Reproduce each record below exactly as written.

──────── Stored data ────────

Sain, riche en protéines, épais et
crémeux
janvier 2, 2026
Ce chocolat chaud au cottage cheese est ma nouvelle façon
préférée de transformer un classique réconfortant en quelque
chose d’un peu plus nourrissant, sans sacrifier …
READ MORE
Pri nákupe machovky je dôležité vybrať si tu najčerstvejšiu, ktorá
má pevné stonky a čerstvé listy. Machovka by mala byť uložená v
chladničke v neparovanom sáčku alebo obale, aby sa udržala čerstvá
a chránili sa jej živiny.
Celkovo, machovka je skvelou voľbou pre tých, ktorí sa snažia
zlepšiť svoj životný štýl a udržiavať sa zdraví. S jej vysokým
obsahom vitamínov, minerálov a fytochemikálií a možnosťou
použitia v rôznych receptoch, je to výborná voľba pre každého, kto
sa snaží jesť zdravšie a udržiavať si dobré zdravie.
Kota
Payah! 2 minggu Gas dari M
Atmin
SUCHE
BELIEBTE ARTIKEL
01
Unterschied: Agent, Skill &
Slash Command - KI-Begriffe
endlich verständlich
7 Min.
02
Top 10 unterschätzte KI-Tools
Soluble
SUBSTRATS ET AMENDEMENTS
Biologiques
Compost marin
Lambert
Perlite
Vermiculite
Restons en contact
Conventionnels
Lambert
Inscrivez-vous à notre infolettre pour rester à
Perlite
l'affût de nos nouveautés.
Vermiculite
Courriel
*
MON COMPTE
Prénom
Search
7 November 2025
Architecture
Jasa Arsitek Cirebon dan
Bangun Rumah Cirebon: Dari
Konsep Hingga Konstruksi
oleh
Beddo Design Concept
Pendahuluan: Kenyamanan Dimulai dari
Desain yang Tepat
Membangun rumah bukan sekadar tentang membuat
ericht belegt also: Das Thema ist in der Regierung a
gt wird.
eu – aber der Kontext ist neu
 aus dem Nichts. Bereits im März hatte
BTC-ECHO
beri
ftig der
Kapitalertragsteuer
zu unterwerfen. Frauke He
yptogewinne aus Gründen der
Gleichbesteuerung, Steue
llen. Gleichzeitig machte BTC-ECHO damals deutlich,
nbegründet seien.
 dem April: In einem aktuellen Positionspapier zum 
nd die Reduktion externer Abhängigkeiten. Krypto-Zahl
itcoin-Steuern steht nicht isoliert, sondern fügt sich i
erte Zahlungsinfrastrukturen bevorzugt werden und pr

────────

• [Solution]:
Sain, riche en protéines, épais et
crémeux
janvier 2, 2026
Ce chocolat chaud au cottage cheese est ma nouvelle façon
préférée de transformer un classique réconfortant en quelque
chose d’un peu plus nourrissant, sans sacrifier …
READ MORE
Pri nákupe machovky je dôležité vybrať si tu najčerstvejšiu, ktorá
má pevné stonky a čerstvé listy. Machovka by mala byť uložená v
chladničke v neparovanom sáčku alebo obale, aby sa udržala čerstvá
a chránili sa jej živiny.
Celkovo, machovka je skvelou voľbou pre tých, ktorí sa snažia
zlepšiť svoj životný štýl a udržiavať sa zdraví. S jej vysokým
obsahom vitamínov, minerálov a fytochemikálií a možnosťou
použitia v rôznych receptoch, je to výborná voľba pre každého, kto
sa snaží jesť zdravšie a udržiavať si dobré zdravie.
Kota
Payah! 2 minggu Gas dari M
Atmin
SUCHE
BELIEBTE ARTIKEL
01
Unterschied: Agent, Skill &
Slash Command - KI-Begriffe
endlich verständlich
7 Min.
02
Top 10 unterschätzte KI-Tools
Soluble
SUBSTRATS ET AMENDEMENTS
Biologiques
Compost marin
Lambert
Perlite
Vermiculite
Restons en contact
Conventionnels
Lambert
Inscrivez-vous à notre infolettre pour rester à
Perlite
l'affût de nos nouveautés.
Vermiculite
Courriel
*
MON COMPTE
Prénom
Search
7 November 2025
Architecture
Jasa Arsitek Cirebon dan
Bangun Rumah Cirebon: Dari
Konsep Hingga Konstruksi
oleh
Beddo Design Concept
Pendahuluan: Kenyamanan Dimulai dari
Desain yang Tepat
Membangun rumah bukan sekadar tentang membuat
ericht belegt also: Das Thema ist in der Regierung a
gt wird.
eu – aber der Kontext ist neu
 aus dem Nichts. Bereits im März hatte
BTC-ECHO
beri
ftig der
Kapitalertragsteuer
zu unterwerfen. Frauke He
yptogewinne aus Gründen der
Gleichbesteuerung, Steue
llen. Gleichzeitig machte BTC-ECHO damals deutlich,
nbegründet seien.
 dem April: In einem aktuellen Positionspapier zum 
nd die Reduktion externer Abhängigkeiten. Krypto-Zahl
itcoin-Steuern steht nicht isoliert, sondern fügt sich i
erte Zahlungsinfrastrukturen bevorzugt werden und pr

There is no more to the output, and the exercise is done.